The scientific team went then ahead and tried (apparently with some success) to define a probability profile based on SHAPE data, which better reflects whether bases are actually paired or not. And it turns out the the best models are those that take into account not only the SHAPE score of the nucleotide under consideration, but also the scores of its neighboring bases (see the paper for details).

 

What does all that mean ? Simply put, when we look at lab results in EteRNA, we can actually never tell with confidence whether these shades of blue or yellow are due to actual base pairings, or if they are caused by stacking interactions. It could be the one, the other, or a little bit of both.

 

Edit: come to think of it : what do you think was happening in those long stretches of A's in loops in the first rounds of Cloud Lab ?

 

This said, their experiments were run on only 7 solved structures taken from PDB, and they were using the NMIA reagent.

 

The project

I say, we (EteRNA) do it, just better :)

With the throughput of Cloud Lab, we should be able to get data for hundreds of solved structures. For starters, we will be getting SHAPE data obtained with the reagent in use here, which is the other (faster) reagent named 1M7. There may (or not) be little differences with NMIA.

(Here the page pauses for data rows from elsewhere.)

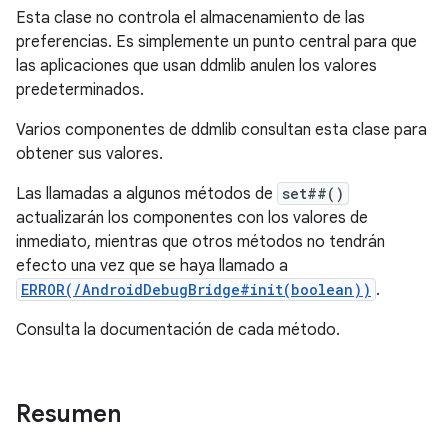
Esta clase no controla el almacenamiento de las
preferencias. Es simplemente un punto central para que
las aplicaciones que usan ddmlib anulen los valores
predeterminados.
Varios componentes de ddmlib consultan esta clase para
obtener sus valores.
Las llamadas a algunos métodos de
set##()
actualizarán los componentes con los valores de
inmediato, mientras que otros métodos no tendrán
efecto una vez que se haya llamado a
ERROR(/AndroidDebugBridge#init(boolean))
.
Consulta la documentación de cada método.
Resumen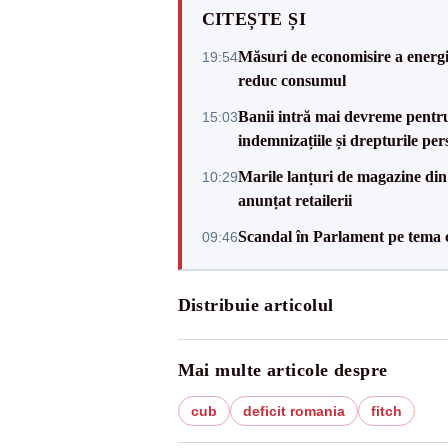
CITEȘTE ȘI
Măsuri de economisire a energie
19:54
reduc consumul
Banii intră mai devreme pentru 
15:03
indemnizațiile și drepturile per
Marile lanțuri de magazine d
10:29
anunțat retailerii
Scandal în Parlament pe tema c
09:46
Distribuie articolul
Mai multe articole despre
cub
deficit romania
fitch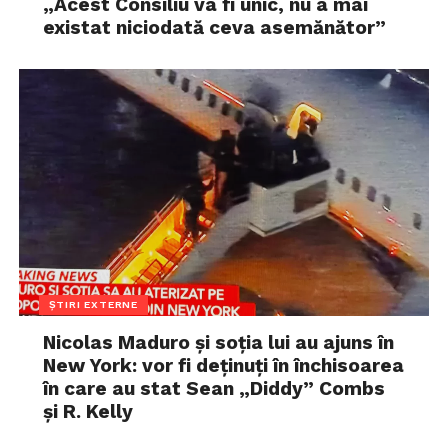
„Acest Consiliu va fi unic, nu a mai
existat niciodată ceva asemănător”
ȘTIRI EXTERNE
Nicolas Maduro și soția lui au ajuns în
New York: vor fi deținuți în închisoarea
în care au stat Sean „Diddy” Combs
și R. Kelly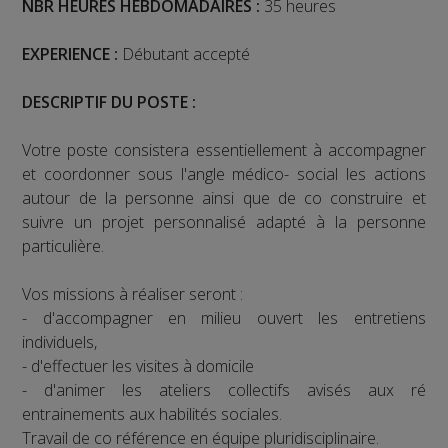
NBR HEURES HEBDOMADAIRES :
35 heures
EXPERIENCE :
Débutant accepté
DESCRIPTIF DU POSTE :
Votre poste consistera essentiellement à accompagner
et coordonner sous l'angle médico- social les actions
autour de la personne ainsi que de co construire et
suivre un projet personnalisé adapté à la personne
particulière.
Vos missions à réaliser seront :
- d'accompagner en milieu ouvert les entretiens
individuels,
- d'effectuer les visites à domicile
- d'animer les ateliers collectifs avisés aux ré
entrainements aux habilités sociales.
Travail de co référence en équipe pluridisciplinaire.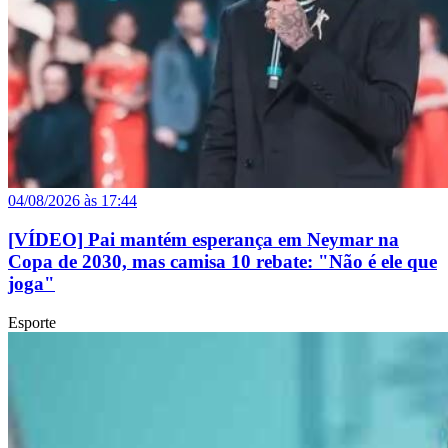
04/08/2026 às 17:44
[VÍDEO] Pai mantém esperança em Neymar na
Copa de 2030, mas camisa 10 rebate: "Não é ele que
joga"
Esporte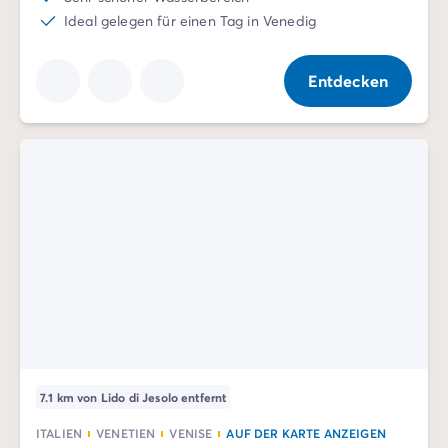
Ideal gelegen für einen Tag in Venedig
Entdecken
7.1 km von Lido di Jesolo entfernt
ITALIEN
VENETIEN
VENISE
AUF DER KARTE ANZEIGEN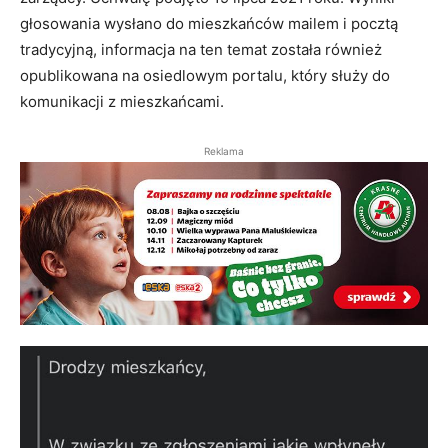
głosowania wysłano do mieszkańców mailem i pocztą
tradycyjną, informacja na ten temat została również
opublikowana na osiedlowym portalu, który służy do
komunikacji z mieszkańcami.
Reklama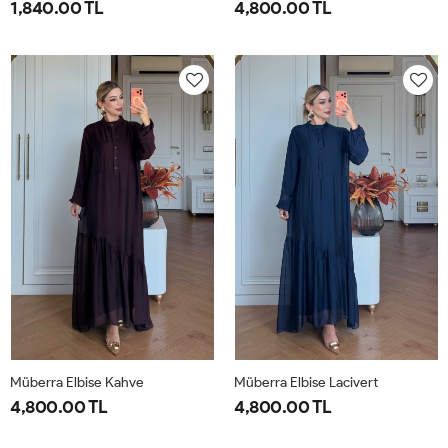
1,840.00 TL
4,800.00 TL
1-
2-
1-
2-
38-
42-
40-
46-
40
44
42-
48-
44
50
Müberra Elbise Kahve
Müberra Elbise Lacivert
4,800.00 TL
4,800.00 TL
1-
2-
1-
2-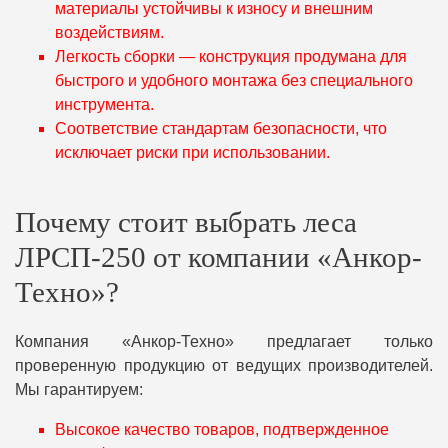
материалы устойчивы к износу и внешним
воздействиям.
Легкость сборки — конструкция продумана для
быстрого и удобного монтажа без специального
инструмента.
Соответствие стандартам безопасности, что
исключает риски при использовании.
Почему стоит выбрать леса
ЛРСП-250 от компании «Анкор-
Техно»?
Компания «Анкор-Техно» предлагает только
проверенную продукцию от ведущих производителей.
Мы гарантируем:
Высокое качество товаров, подтвержденное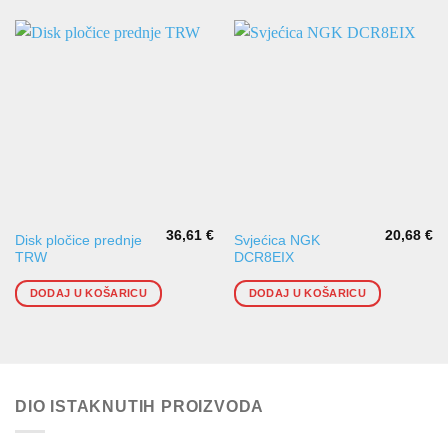
36,61
€
20,68
€
Disk pločice prednje
Svjećica NGK
TRW
DCR8EIX
DODAJ U KOŠARICU
DODAJ U KOŠARICU
DIO ISTAKNUTIH PROIZVODA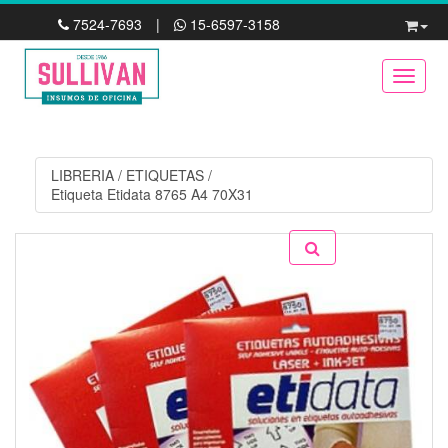
7524-7693
|
15-6597-3158
Toggle
LIBRERIA
/
ETIQUETAS
/
Etiqueta Etidata 8765 A4 70X31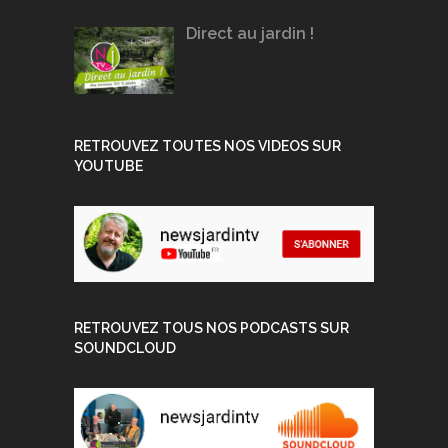
Direct au jardin !
RETROUVEZ TOUTES NOS VIDEOS SUR
YOUTUBE
RETROUVEZ TOUS NOS PODCASTS SUR
SOUNDCLOUD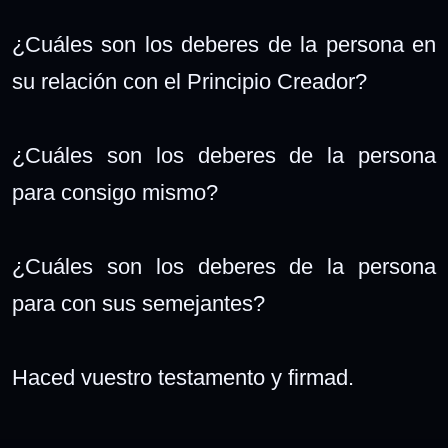
¿Cuáles son los deberes de la persona en
su relación con el Principio Creador?
¿Cuáles son los deberes de la persona
para consigo mismo?
¿Cuáles son los deberes de la persona
para con sus semejantes?
Haced vuestro testamento y firmad.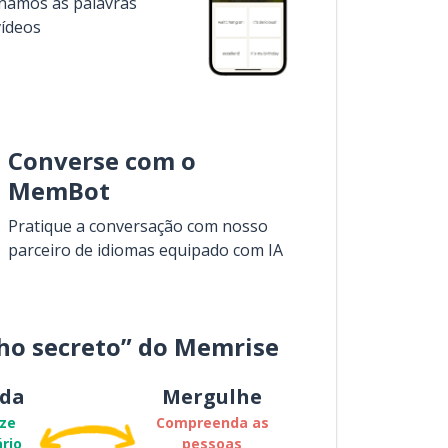
inamos as palavras
vídeos
Converse com o
MemBot
Pratique a conversação com nosso
parceiro de idiomas equipado com IA
ho secreto” do Memrise
da
Mergulhe
ze
Compreenda as
rio
pessoas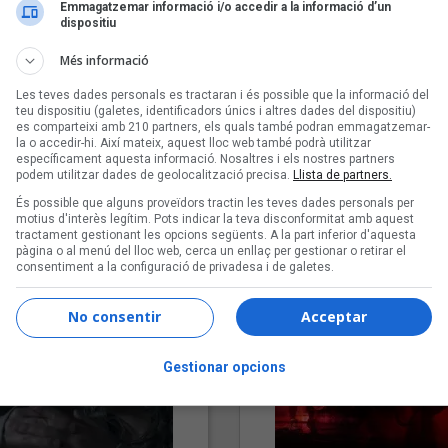
Emmagatzemar informació i/o accedir a la informació d’un
dispositiu
Més informació
Les teves dades personals es tractaran i és possible que la informació del
teu dispositiu (galetes, identificadors únics i altres dades del dispositiu)
es comparteixi amb 210 partners, els quals també podran emmagatzemar-
la o accedir-hi. Així mateix, aquest lloc web també podrà utilitzar
específicament aquesta informació. Nosaltres i els nostres partners
podem utilitzar dades de geolocalització precisa.
Llista de partners.
"Lo bueno y lo malo"
"Posidònia"
És possible que alguns proveïdors tractin les teves dades personals per
Carmen y María
Pep Álvarez amb Joan Muntan
motius d'interès legítim. Pots indicar la teva disconformitat amb aquest
(Xanguito)
tractament gestionant les opcions següents. A la part inferior d'aquesta
pàgina o al menú del lloc web, cerca un enllaç per gestionar o retirar el
consentiment a la configuració de privadesa i de galetes.
No consentir
Acceptar
Gestionar opcions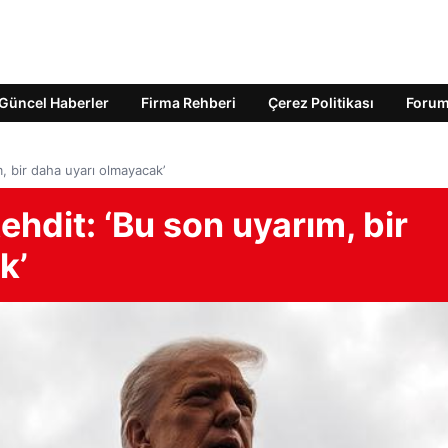
Güncel Haberler
Firma Rehberi
Çerez Politikası
Foru
, bir daha uyarı olmayacak’
hdit: ‘Bu son uyarım, bir
k’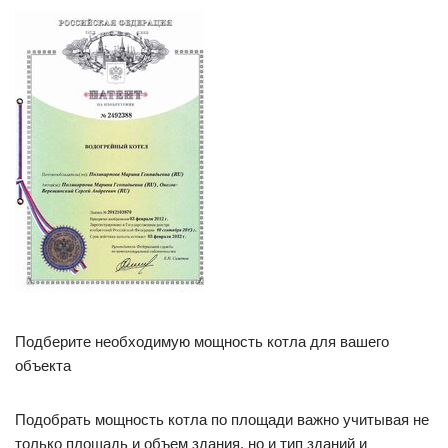
Подберите необходимую мощность котла для вашего
объекта
Подобрать мощность котла по площади важно учитывая не
только площадь и объем здания, но и тип зданий и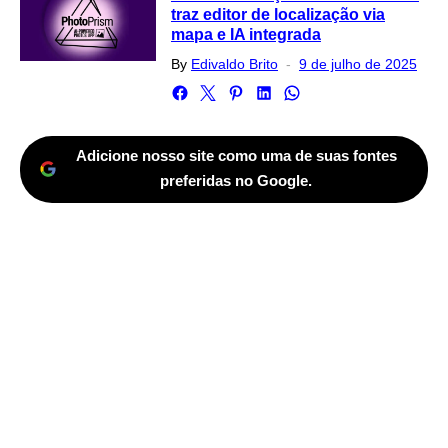
traz editor de localização via
mapa e IA integrada
Posted
By
Edivaldo Brito
9 de julho de 2025
on
Adicione nosso site como uma de suas fontes
preferidas no Google.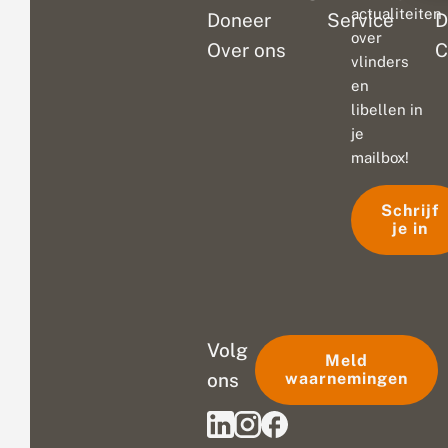
actualiteiten
Doneer
Service
D
over
Over ons
C
vlinders
en
libellen in
je
mailbox!
Schrijf
je in
Volg
Meld
ons
waarnemingen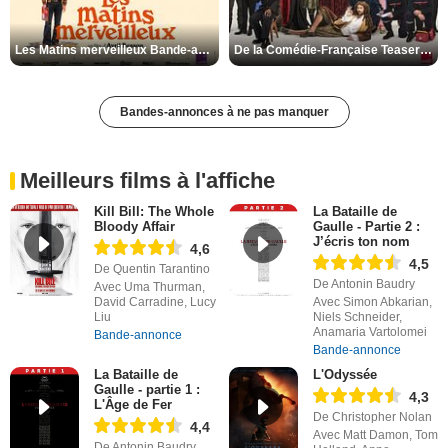
Les Matins merveilleux Bande-annonce VF
De la Comédie-Française Teaser VF
Bandes-annonces à ne pas manquer
Meilleurs films à l'affiche
Kill Bill: The Whole
La Bataille de
Bloody Affair
Gaulle - Partie 2 :
J’écris ton nom
4,6
4,5
De Quentin Tarantino
De Antonin Baudry
Avec Uma Thurman,
David Carradine, Lucy
Avec Simon Abkarian,
Liu
Niels Schneider,
Anamaria Vartolomei
Bande-annonce
Bande-annonce
La Bataille de
L'Odyssée
Gaulle - partie 1 :
4,3
L'Âge de Fer
De Christopher Nolan
4,4
Avec Matt Damon, Tom
De Antonin Baudry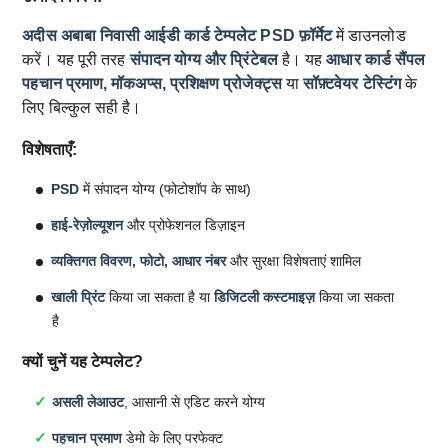
अदीस अबाबा निवासी आईडी कार्ड टेम्पलेट
PSD फ़ॉर्मेट
में डाउनलोड
करें। यह पूरी तरह
संपादन योग्य और प्रिंटेबल
है। यह
आधार कार्ड सैंपल
पहचान प्रमाण, मॉकअप्स, प्रशिक्षण प्रोजेक्ट्स
या
सॉफ़्टवेयर टेस्टिंग
के
लिए बिल्कुल सही है।
विशेषताएँ:
PSD
में संपादन योग्य (फोटोशॉप के साथ)
हाई-रेज़ोल्यूशन
और प्रोफेशनल डिज़ाइन
व्यक्तिगत विवरण, फोटो, आधार नंबर
और सुरक्षा विशेषताएं शामिल
खाली प्रिंट
किया जा सकता है या
डिजिटली कस्टमाइज़
किया जा सकता
है
क्यों चुनें यह टेम्पलेट?
असली लेआउट
, आसानी से एडिट करने योग्य
पहचान प्रमाण
डेमो के लिए परफेक्ट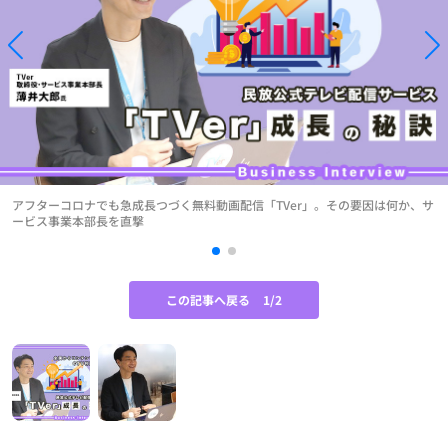
アフターコロナでも急成長つづく無料動画配信「TVer」。その要因は何か、サ
ービス事業本部長を直撃
この記事へ戻る
1/2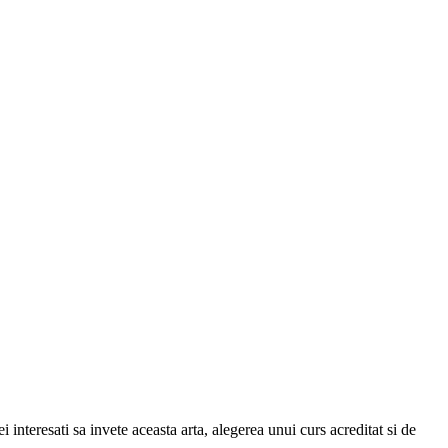
nteresati sa invete aceasta arta, alegerea unui curs acreditat si de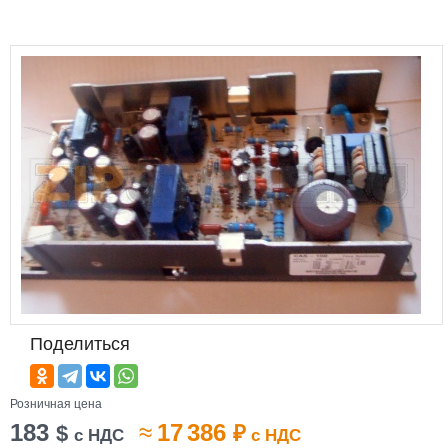
Поделиться
Розничная цена
183
≈
17 386
$
₽
с НДС
с НДС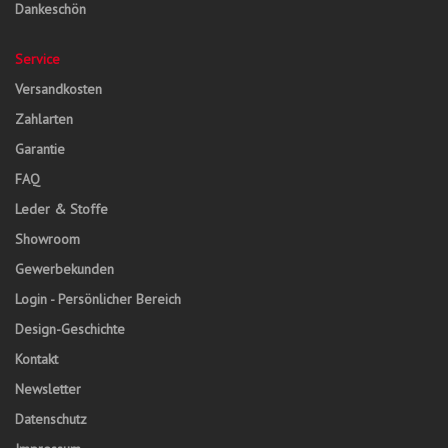
Dankeschön
Service
Versandkosten
Zahlarten
Garantie
FAQ
Leder & Stoffe
Showroom
Gewerbekunden
Login - Persönlicher Bereich
Design-Geschichte
Kontakt
Newsletter
Datenschutz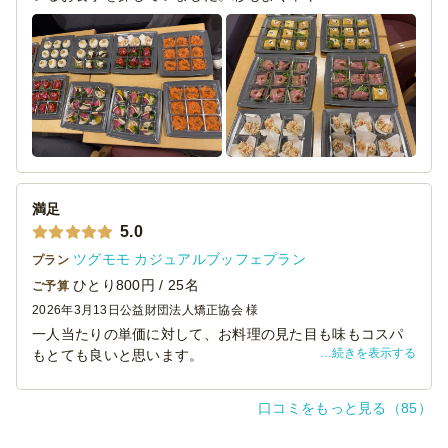
スの良い内容に大変満足でした。ゲストも喜んでくれまし
た。
満足
5.0
ツグモモ カジュアルブッフェプラン
プラン
ひとり800円 / 25名
ご予算
2026年3月13日
公益財団法人矯正協会 様
一人当たりの単価に対して、お料理の見た目も味もコスパ
続きを表示する
もとても良いと思います。
何度か利用させていただいておりますが参加者のどの方か
らも高評価を得ています。
口コミをもっと見る（85）
幹事として助かるのがとにかく「お値段」ですかね、物価
高騰の中、企業努力に頭が下がります。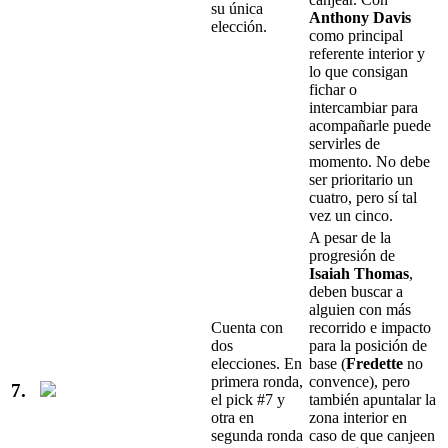
su única
Anthony Davis
elección.
como principal
referente interior y
lo que consigan
fichar o
intercambiar para
acompañarle puede
servirles de
momento. No debe
ser prioritario un
cuatro, pero sí tal
vez un cinco.
A pesar de la
progresión de
Isaiah Thomas
,
deben buscar a
alguien con más
Cuenta con
recorrido e impacto
dos
para la posición de
elecciones. En
base (
Fredette
no
primera ronda,
convence), pero
7.
el pick #7 y
también apuntalar la
otra en
zona interior en
segunda ronda
caso de que canjeen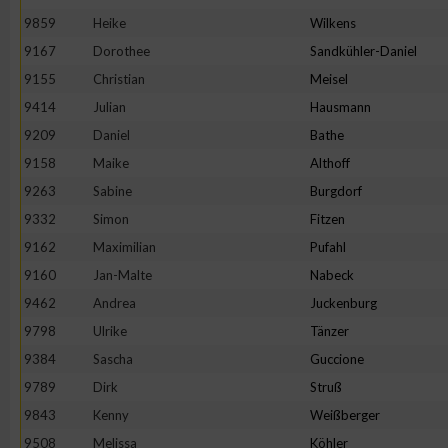
9859
Heike
Wilkens
9167
Dorothee
Sandkühler-Daniel
9155
Christian
Meisel
9414
Julian
Hausmann
9209
Daniel
Bathe
9158
Maike
Althoff
9263
Sabine
Burgdorf
9332
Simon
Fitzen
9162
Maximilian
Pufahl
9160
Jan-Malte
Nabeck
9462
Andrea
Juckenburg
9798
Ulrike
Tänzer
9384
Sascha
Guccione
9789
Dirk
Struß
9843
Kenny
Weißberger
9508
Melissa
Köhler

Also, we will be getting other chemical mapping data, if I'm not mistaken, DMS and CMCT. With some luck, those mappings will have a certain degree of orthogonality that will allow us to distinguish more clearly between signals coming from base pairings and signal coming from stacking interactions.

Then, we would have to come up with a probability profile (which I'm thinking to dub CBPP for Consolidated Base Pairing Probability) that maximizes the predictive power of these combined chemical mappings.